"He will probably live to see the day when he will regret firing off such an egregious insult to Britain"

Foreign policy analysts expressed astonishment that Mr. Trump would so cavalierly endanger that partnership. “It illustrates the extent to which the White House really doesn’t care what damage they do to crucial relationships in order to avoid admitting their dishonesty,” said Kori Schake, a former national security aide to President George W. Bush now at Stanford University’s Hoover Institution. “America’s allies are having to protect themselves against being tarred with the White House’s mendacity.”

Eric S. Edelman, an under secretary of defense under Mr. Bush, has written about the stresses between the United States and Britain in recent years. “I hope that this latest episode doesn’t drive a stake through the heart of the strongest remaining element of Anglo-American partnership,” he said.

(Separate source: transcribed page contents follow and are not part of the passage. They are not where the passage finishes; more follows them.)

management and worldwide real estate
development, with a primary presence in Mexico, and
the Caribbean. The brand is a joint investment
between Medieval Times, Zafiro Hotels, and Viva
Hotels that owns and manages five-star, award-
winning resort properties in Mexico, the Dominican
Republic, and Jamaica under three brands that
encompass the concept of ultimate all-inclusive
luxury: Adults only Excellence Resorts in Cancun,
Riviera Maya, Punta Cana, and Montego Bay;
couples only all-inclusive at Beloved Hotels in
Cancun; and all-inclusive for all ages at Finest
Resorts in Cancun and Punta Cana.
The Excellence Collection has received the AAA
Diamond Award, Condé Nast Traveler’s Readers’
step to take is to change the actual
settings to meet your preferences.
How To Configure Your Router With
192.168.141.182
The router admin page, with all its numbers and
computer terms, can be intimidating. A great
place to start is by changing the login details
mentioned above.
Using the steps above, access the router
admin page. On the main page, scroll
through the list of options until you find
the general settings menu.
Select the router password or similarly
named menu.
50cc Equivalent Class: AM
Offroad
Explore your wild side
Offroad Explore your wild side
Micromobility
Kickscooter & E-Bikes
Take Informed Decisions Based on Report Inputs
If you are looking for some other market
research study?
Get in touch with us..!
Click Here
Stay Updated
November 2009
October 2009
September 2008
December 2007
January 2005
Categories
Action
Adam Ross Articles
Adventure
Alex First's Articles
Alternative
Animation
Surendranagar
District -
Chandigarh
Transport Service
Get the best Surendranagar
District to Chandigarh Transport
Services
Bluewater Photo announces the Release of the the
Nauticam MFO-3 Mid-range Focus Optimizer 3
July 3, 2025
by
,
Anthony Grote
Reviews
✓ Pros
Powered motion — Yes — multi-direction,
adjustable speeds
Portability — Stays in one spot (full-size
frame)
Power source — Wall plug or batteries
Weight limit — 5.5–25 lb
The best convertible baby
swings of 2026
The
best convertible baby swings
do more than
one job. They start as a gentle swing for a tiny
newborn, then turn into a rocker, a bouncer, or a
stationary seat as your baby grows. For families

Julianne Smith, who was a deputy national security adviser to Vice President Joseph R. Biden Jr., said Mr. Trump did not appear to realize how much American intelligence agencies depend on Britain in dealing with threats around the world. “He will probably live to see the day when he will regret firing off such an egregious insult to Britain and then failing to apologize for it,” she said…

“It’s very easy to have a good meeting with Trump,” said Jeremy Shapiro, a former State Department official who is the research director at the European Council on Foreign Relations in London. “He’s very pleasant in person. He’ll promise you the world. And 48 hours later, he’ll betray you without a thought. He won’t even know he’ll be betraying you.”